* _EXERCISE DIRECTIONS_:
Where the line with "Frühling wächst und woraus sie besteht." appears below, start writing out lines exactly, and finish with the line with "Pflanzen stecken ihre Köpfe aus der Erde.", which is included; write out nothing else.

* _DATA LISTING_:
╭──
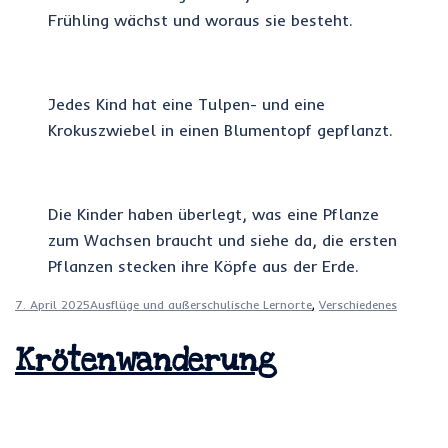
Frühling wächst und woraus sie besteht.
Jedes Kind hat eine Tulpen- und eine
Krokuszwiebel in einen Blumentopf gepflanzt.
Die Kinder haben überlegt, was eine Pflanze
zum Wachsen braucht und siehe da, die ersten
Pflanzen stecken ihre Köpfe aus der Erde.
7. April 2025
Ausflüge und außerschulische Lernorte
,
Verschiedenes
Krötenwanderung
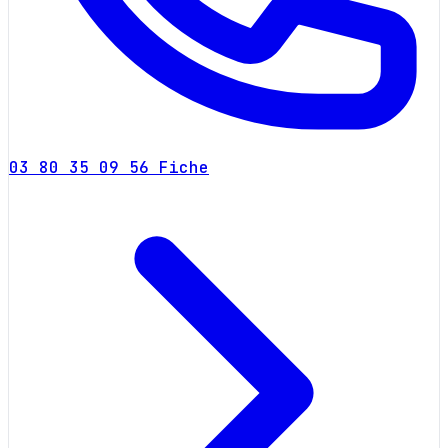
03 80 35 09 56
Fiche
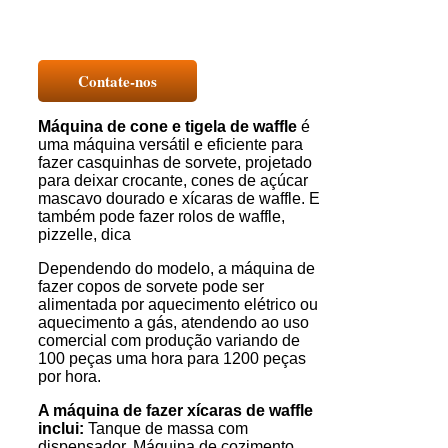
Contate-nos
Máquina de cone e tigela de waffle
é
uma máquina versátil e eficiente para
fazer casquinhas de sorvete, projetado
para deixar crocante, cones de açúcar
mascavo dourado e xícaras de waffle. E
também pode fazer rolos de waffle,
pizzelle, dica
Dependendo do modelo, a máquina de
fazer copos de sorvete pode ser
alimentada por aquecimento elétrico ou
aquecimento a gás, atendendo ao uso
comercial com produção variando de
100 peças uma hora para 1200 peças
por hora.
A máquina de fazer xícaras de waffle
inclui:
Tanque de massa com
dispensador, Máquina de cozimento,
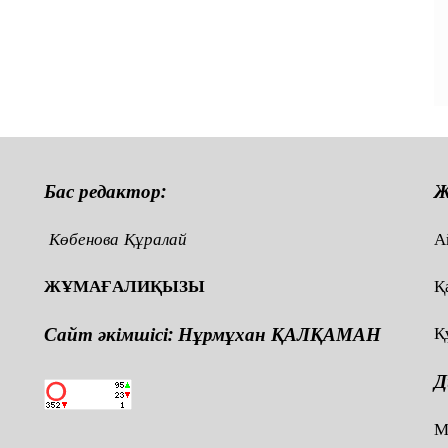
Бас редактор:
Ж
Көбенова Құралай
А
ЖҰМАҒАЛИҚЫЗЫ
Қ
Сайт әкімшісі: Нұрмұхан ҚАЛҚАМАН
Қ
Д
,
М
╰──
╭──
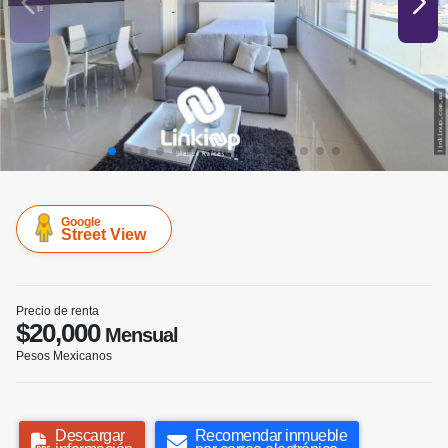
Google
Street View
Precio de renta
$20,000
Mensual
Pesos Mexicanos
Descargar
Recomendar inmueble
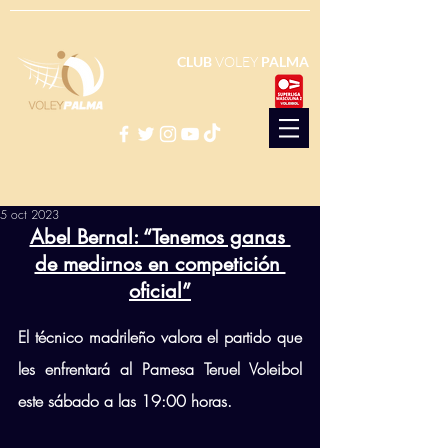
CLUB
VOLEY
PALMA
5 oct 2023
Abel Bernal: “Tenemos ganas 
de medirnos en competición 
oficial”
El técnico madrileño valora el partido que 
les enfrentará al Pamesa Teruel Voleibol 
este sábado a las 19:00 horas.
╰──
╭──
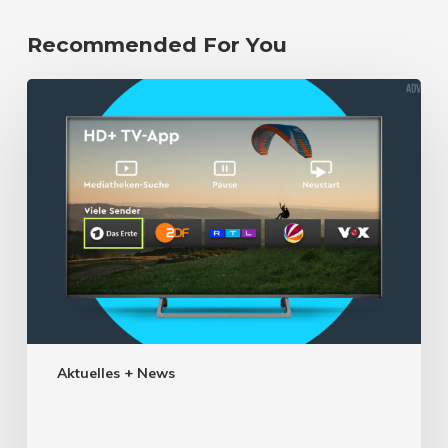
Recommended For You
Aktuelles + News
╰──
* _RESPONSE AREA_:
Frühling wächst und woraus sie besteht.
Jedes Kind hat eine Tulpen- und eine
Krokuszwiebel in einen Blumentopf gepflanzt.
Die Kinder haben überlegt, was eine Pflanze
zum Wachsen braucht und siehe da, die ersten
Pflanzen stecken ihre Köpfe aus der Erde.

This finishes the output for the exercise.